Dale Mohammed has been a synchronized swimmer since her early teens. Now she coaches a high school team that's headed to a national championship tournament and regularly performs her own award-winning solo routines. Synchronized swimming, or synchro, is not for the weak. It's a combination of gymnastics and dance maneuvers slowly performed to music. Mohammed has been choreographing routines for years now and finds all types of music to be a divine source of inspiration.

 

What's the best kind of music to perform to?

It's easier to cut a song [usually, music needs to be edited to fit the performance] if the beat is steady, so rock music is the best.

What about R&B?

Not a lot of R&B is around. A woman in Indianapolis last year swam to Coolio's "Gangsta's Paradise." It was a little controversial because most of our judges are older and there are a lot of little kids around.
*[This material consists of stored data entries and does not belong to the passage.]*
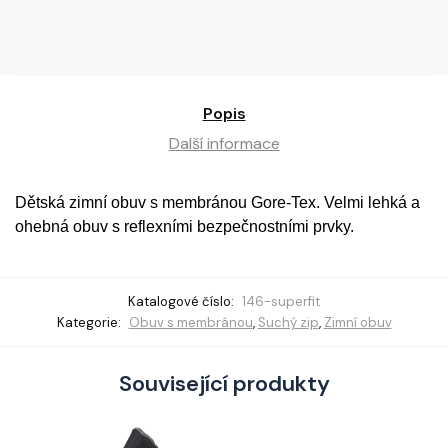
Popis
Další informace
Dětská zimní obuv s membránou Gore-Tex. Velmi lehká a
ohebná obuv s reflexními bezpečnostními prvky.
Katalogové číslo:
146-superfit
Kategorie:
Obuv s membránou
,
Suchý zip
,
Zimní obuv
Související produkty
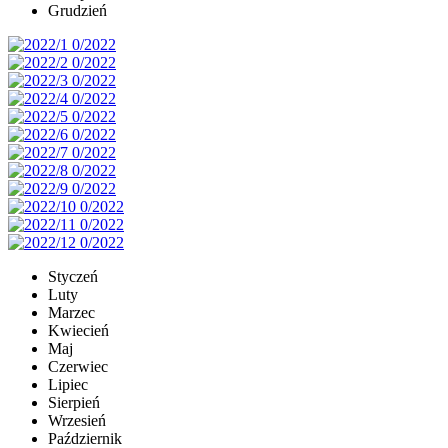
Grudzień
Styczeń
Luty
Marzec
Kwiecień
Maj
Czerwiec
Lipiec
Sierpień
Wrzesień
Październik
Do swimmers ever pick something really awful like Celine Dion?

Yes? One of the kids I coach suggested "Macarena." You want to stay away from the trendy music because you work to the music for about a year. It takes that long to learn the routine. There's always a trade-off between having audience appeal and getting sick of a song.

What has been your favorite piece of music to perform to?

I like really dramatic pieces for solos. My first solo was to the theme for On Golden Pond. Every movement went exactly to the music - you felt the music. You could see the music without hearing the music. Synchronized means precision [swimming to music] rather than two people doing the same thing at the same time. My first duet was one my coach - who's now my partner - wrote to a Siouxsie and the Banshees song. This year we're going to do something off of the Kids soundtrack, and maybe Elastica. Their songs are really short. We usually have to cut the music, but theirs have a really steady rhythm to them. Oh, and the Breeders - "Cannonball." When I first heard that song, it screamed synchro to me. The first 45 seconds to a minute of the music has so many changes, it changes like five or six times, and that's very good for synchro. Each time it changes it tells you a new piece of choreography. It's easy to write a routine to it because the music basically tells you how.